▶ [What the exercise asks] Extract the text of each entry below exactly, leaving every image behind.

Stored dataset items
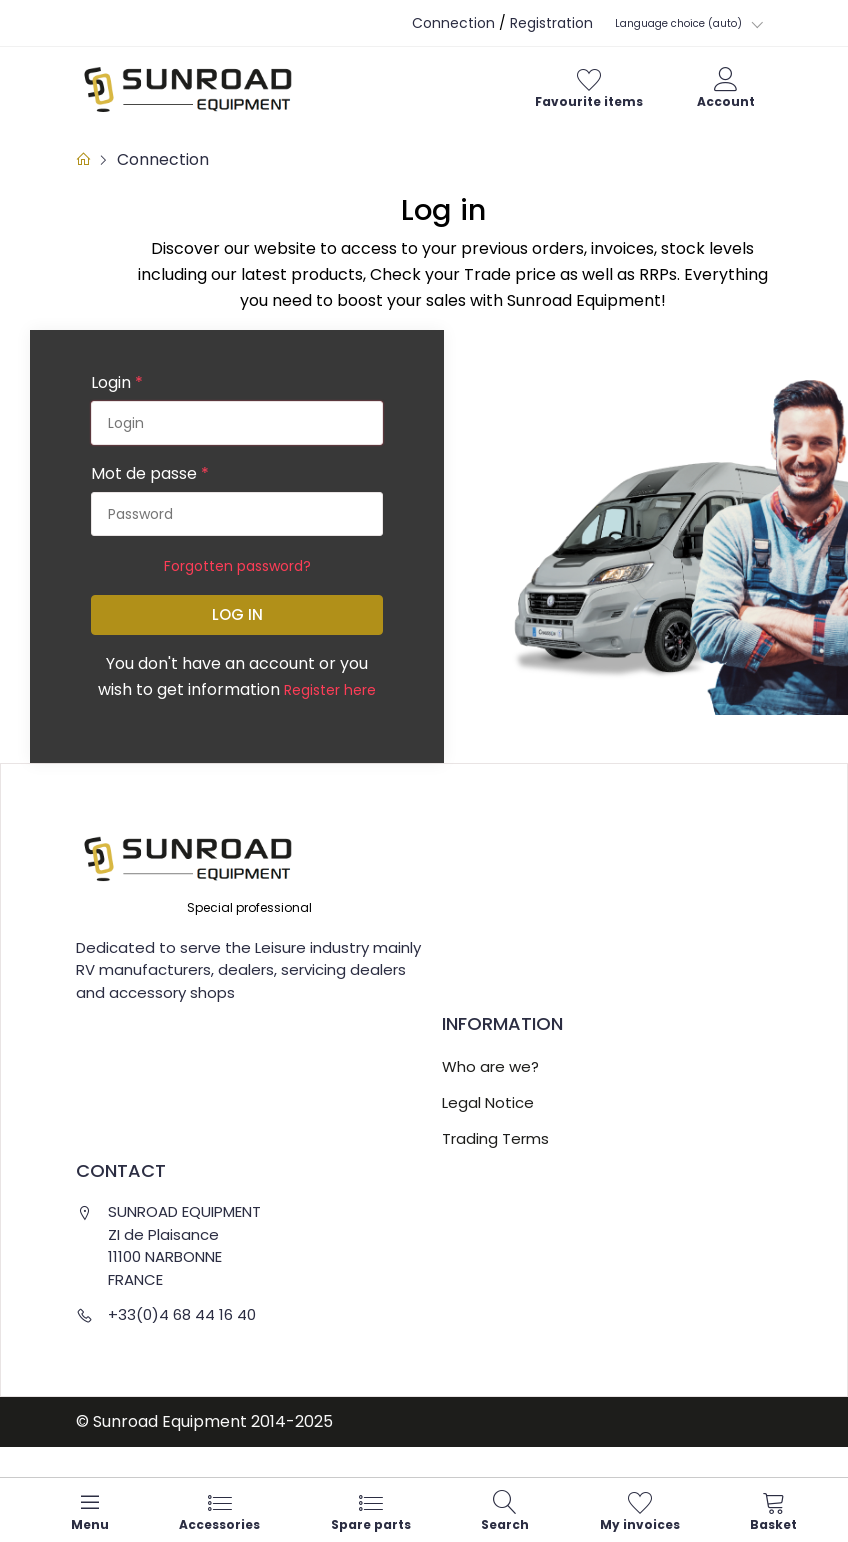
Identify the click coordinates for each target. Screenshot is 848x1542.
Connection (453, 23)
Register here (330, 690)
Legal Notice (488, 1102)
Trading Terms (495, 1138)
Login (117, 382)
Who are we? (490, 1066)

▶ [Expected answer]
Identify the click coordinates for each target. Screenshot is 848x1542.
Connection (453, 23)
Register here (330, 690)
Legal Notice (488, 1102)
Trading Terms (495, 1138)
Login (117, 382)
Who are we? (490, 1066)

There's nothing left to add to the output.